Happy 97th Birthday Stanley Baxter
An hour in the company of the Scottish King of panto proved a candid experience.
It’s Stanley Baxter’s 97th birthday today, so when better than to share my one experience of the Scottish panto legend. Baxter, who famously did very few interviews and had ignored my request to chat changed his mind when the late Evening News stalwart John Gibson put in a word for me. You can imagine my surprise when Baxter called me up to invite me down to visit him in London.
Which is how, in 2006, as the Edinburgh King's staged its 100th panto, I found myself marking the milestone by chatting with Baxter in his living room about his first pantomime appearance at the Old Lady of Leven Street. He was a sprightly 80-year-old when I met him in his Highgate home. Here’s an extract:
‘… the actor recalls that he made his Edinburgh panto debut in Aladdin in 1951, not as Dame, but as Wishee Washee to George Lacy's Widow Twankey - although theirs was not always a particularly amicable working relation-ship.
Baxter explains, "I was the newcomer back then, and in Edinburgh I was only really known from radio - but it didn't take audiences long to adopt me. Really, that happened straight away with Aladdin which was very good for me.
“At the time everybody thought it was going to be George Lacy’s show because he was a very famous English dame who had played Drury Lane and everything.
“The theatre manager said to me, 'I'm not sure if that Glasgow stuff of yours is going to go so well here. George Lacy's stuff is magnificent. He'll stop the show every time he goes on’.”
Laughing, Baxter recalls, “Well that's not what happened.
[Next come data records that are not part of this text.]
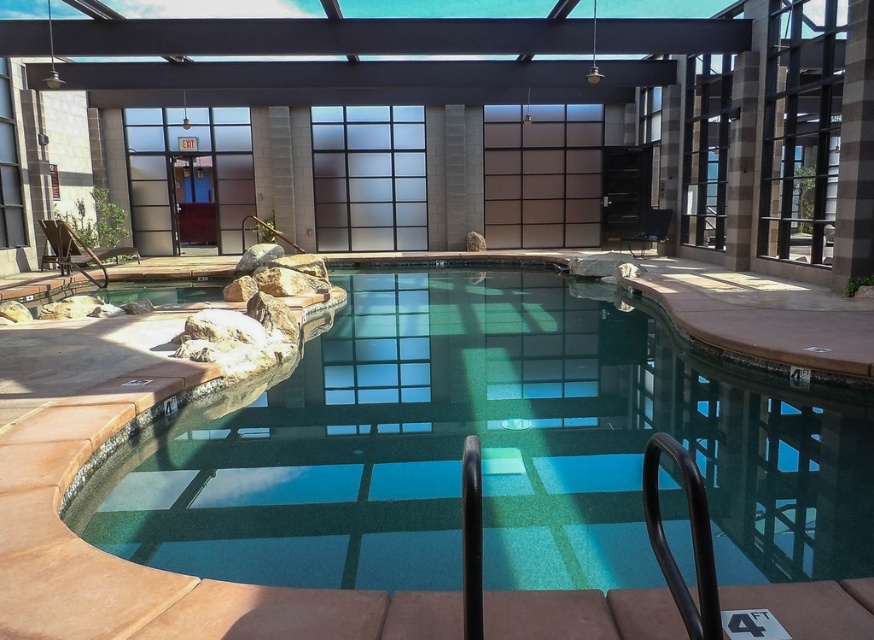 You are a visitor standing at the entrance of the indoor pool area. You want to see the green tile swimming pool at center through the transparent glass pool at center. Is this possible?

The green tile swimming pool at center is behind the transparent glass pool at center, so yes, you can see the green tile swimming pool at center through the transparent glass pool at center since the glass is transparent.

You are standing at the entrance of the swimming pool area and want to locate the transparent glass pool at center. According to the coordinates provided, where should you look relative to your position?

The transparent glass pool at center is located at point coordinates, so you should look towards the lower left direction from your current position at the entrance.

Consider the image. You are a lifeguard standing on the deck and see the transparent glass pool at center and the green tile swimming pool at center. Which one is closer to the ceiling?

The transparent glass pool at center is above the green tile swimming pool at center, so it is closer to the ceiling. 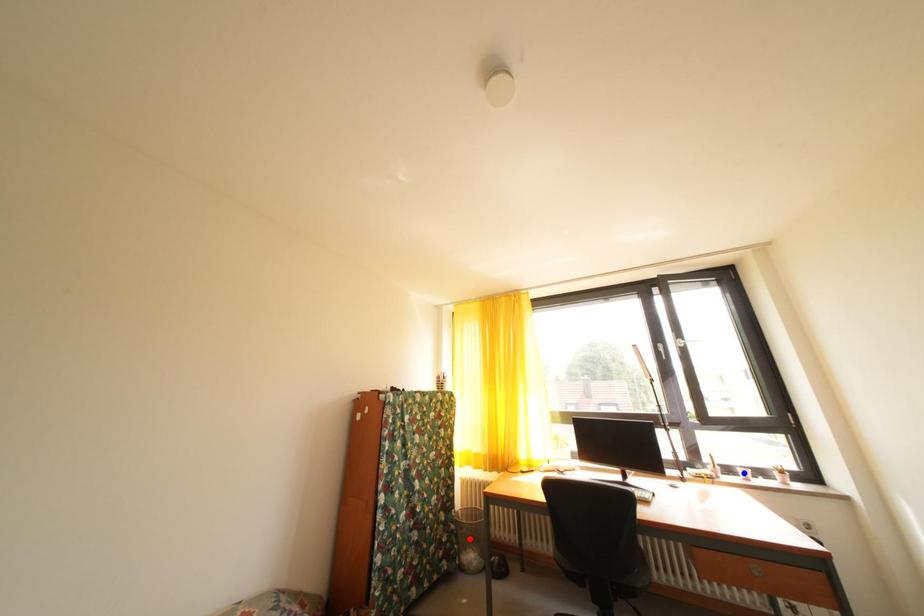 Question: Two points are marked on the image. Which point is closer to the camera?

Choices:
 (A) Blue point is closer.
 (B) Red point is closer.

Answer: (A)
Every time I went on the audience went into hysterics and George Lacy got so angry that he covered the speaker in his dressing room so that he couldn't hear the laughter.”
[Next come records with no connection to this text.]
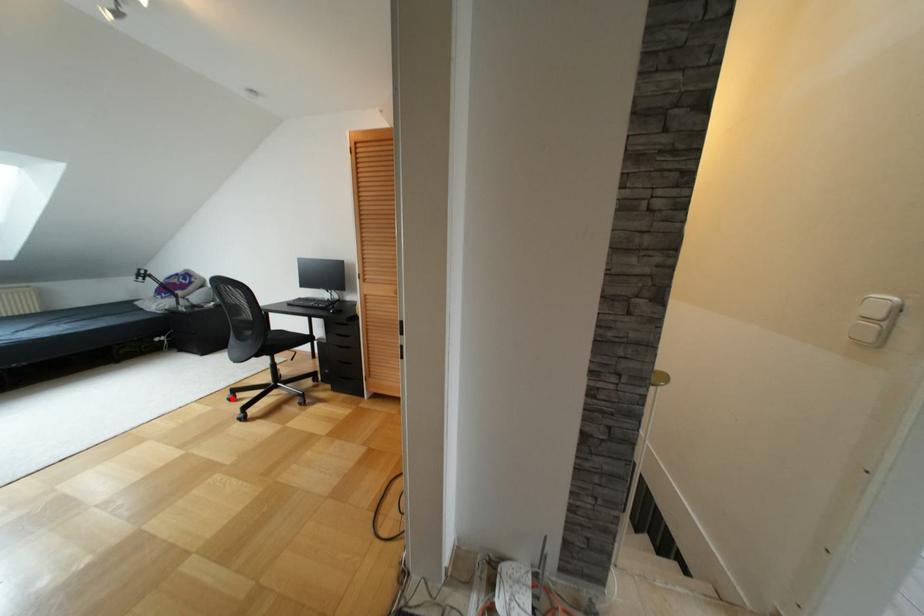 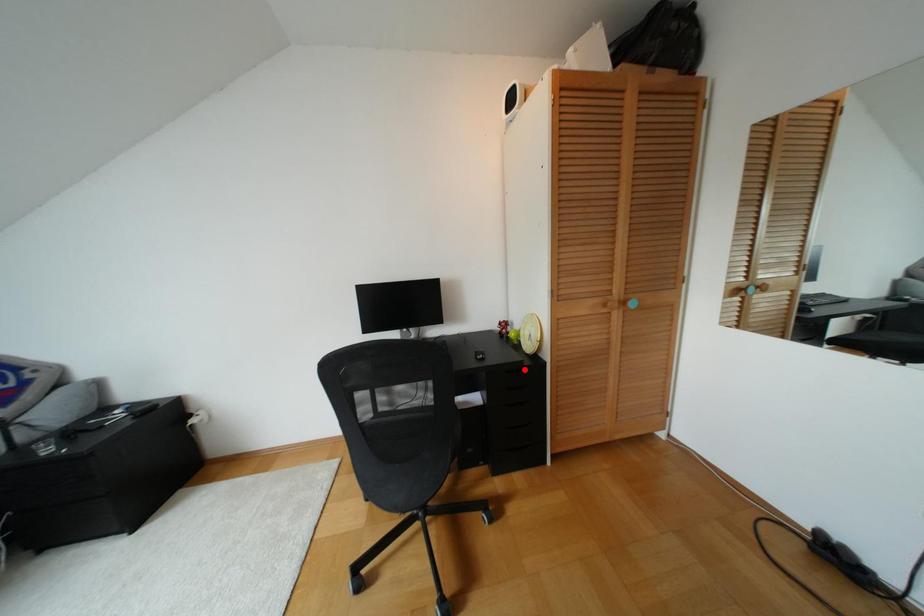 I am providing you with two images of the same scene from different viewpoints. A red point is marked on the first image and another point is marked on the second image. Is the red point in image1 aligned with the point shown in image2?

No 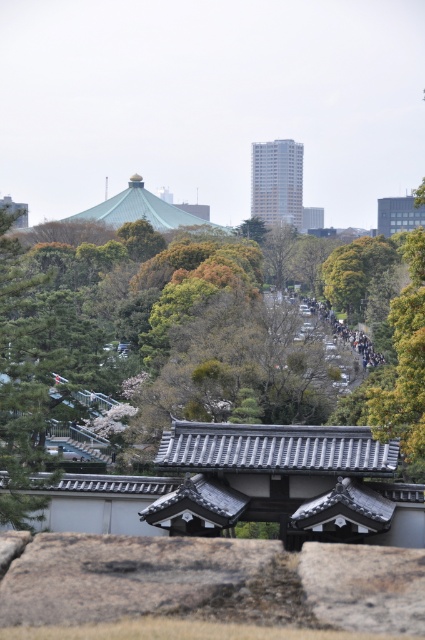 How distant is green leafy tree at center from matte gray stone temple at upper center?

green leafy tree at center and matte gray stone temple at upper center are 126.77 meters apart.

Identify the location of green leafy tree at center. The width and height of the screenshot is (425, 640). (240, 417).

Locate an element on the screen. The image size is (425, 640). green leafy tree at center is located at coordinates (240, 417).

Identify the location of matte gray temple at upper center. (277, 180).

Is matte gray temple at upper center behind matte gray stone temple at upper center?

Yes, matte gray temple at upper center is behind matte gray stone temple at upper center.

Which is behind, point (286, 216) or point (396, 228)?

The point (286, 216) is more distant.

This screenshot has width=425, height=640. I want to click on matte gray temple at upper center, so click(x=277, y=180).

Measure the distance between matte gray temple at upper center and dark gray concrete crowd at center.

matte gray temple at upper center and dark gray concrete crowd at center are 86.82 meters apart from each other.

Does matte gray temple at upper center have a lesser height compared to dark gray concrete crowd at center?

No, matte gray temple at upper center is not shorter than dark gray concrete crowd at center.

What do you see at coordinates (277, 180) in the screenshot?
I see `matte gray temple at upper center` at bounding box center [277, 180].

Where is `matte gray temple at upper center`? This screenshot has height=640, width=425. matte gray temple at upper center is located at coordinates (277, 180).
Baxter, who went on to appear in numerous King's pantos, including much happier productions of Mother Goose with Scottish comic Jack Anthony, and Cinderella with Corbett, didn't work with Lacey again after that fateful show.
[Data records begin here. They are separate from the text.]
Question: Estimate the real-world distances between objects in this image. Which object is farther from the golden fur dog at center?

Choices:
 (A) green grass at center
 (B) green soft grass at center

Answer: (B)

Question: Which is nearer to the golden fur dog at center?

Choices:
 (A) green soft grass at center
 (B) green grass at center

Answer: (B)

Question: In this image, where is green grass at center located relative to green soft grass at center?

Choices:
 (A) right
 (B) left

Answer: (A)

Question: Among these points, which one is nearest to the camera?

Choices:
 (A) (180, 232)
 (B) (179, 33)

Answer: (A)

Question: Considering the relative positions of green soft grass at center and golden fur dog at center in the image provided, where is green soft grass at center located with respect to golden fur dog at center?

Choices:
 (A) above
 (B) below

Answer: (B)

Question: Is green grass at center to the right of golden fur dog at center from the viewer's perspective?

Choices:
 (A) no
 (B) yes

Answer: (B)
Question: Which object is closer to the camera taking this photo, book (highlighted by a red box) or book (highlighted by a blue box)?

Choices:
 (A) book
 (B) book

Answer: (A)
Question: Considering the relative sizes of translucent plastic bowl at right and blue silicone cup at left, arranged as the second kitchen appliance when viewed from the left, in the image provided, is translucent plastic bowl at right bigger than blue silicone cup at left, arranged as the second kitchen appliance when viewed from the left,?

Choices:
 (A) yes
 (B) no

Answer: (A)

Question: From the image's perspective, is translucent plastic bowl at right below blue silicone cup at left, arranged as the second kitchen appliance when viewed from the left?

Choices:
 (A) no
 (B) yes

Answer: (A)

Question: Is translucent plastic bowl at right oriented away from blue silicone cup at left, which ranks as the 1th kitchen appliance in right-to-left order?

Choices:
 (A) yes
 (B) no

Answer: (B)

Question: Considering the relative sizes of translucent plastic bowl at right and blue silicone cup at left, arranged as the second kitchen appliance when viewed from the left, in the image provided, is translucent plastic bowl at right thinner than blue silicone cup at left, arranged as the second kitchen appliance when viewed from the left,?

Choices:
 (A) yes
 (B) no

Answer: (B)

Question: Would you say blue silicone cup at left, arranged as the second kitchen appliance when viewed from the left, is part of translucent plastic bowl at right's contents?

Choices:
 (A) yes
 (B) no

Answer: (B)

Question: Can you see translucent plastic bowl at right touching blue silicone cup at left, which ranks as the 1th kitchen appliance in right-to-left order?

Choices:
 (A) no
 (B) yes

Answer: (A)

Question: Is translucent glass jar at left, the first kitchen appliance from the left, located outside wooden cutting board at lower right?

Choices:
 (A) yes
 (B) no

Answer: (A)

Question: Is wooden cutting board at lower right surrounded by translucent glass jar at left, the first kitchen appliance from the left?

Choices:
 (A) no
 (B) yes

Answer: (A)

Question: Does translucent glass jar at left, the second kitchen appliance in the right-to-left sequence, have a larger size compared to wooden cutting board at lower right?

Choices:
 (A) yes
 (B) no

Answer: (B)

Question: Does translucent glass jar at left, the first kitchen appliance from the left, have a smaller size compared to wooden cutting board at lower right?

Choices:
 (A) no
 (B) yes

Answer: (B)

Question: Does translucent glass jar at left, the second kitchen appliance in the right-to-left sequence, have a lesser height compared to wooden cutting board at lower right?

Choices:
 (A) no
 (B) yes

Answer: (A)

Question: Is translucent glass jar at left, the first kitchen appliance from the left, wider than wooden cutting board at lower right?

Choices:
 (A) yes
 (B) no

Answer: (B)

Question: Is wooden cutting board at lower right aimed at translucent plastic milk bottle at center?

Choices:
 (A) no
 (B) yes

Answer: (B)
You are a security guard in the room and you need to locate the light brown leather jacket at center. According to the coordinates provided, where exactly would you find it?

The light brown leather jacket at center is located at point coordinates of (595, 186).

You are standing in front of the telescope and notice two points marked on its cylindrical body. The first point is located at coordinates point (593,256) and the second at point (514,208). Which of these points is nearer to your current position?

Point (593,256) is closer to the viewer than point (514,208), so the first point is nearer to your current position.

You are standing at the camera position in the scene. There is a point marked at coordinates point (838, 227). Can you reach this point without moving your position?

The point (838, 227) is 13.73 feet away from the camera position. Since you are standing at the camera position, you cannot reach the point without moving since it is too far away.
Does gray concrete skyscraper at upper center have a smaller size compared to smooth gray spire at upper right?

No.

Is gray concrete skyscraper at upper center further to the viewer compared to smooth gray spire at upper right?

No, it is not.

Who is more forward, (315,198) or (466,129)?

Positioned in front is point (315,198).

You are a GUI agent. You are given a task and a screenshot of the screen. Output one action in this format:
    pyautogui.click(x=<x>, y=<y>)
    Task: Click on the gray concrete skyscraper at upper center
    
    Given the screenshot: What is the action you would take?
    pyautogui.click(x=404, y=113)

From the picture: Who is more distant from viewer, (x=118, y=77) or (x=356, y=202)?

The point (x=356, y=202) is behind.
“He was impossible. He was getting on and he was very temperamental. Quite brilliant in many ways, but terribly jealous,” reflects Baxter.
“I can see his point of view. Here he was doing all his famous stuff from London and it was only going all right, and all my stuff was going like a bomb because it was Scots, being played to a Scots audience”.’
I’m sure you must have been so delighted to have this “audience” with the wonderful Stanley Baxter, he was and is a great entertainer and it was a pleasure to see him as a great Dame in Panto. Your whole interview would have been worth every minute of your trip to London and thanks for sharing some of it.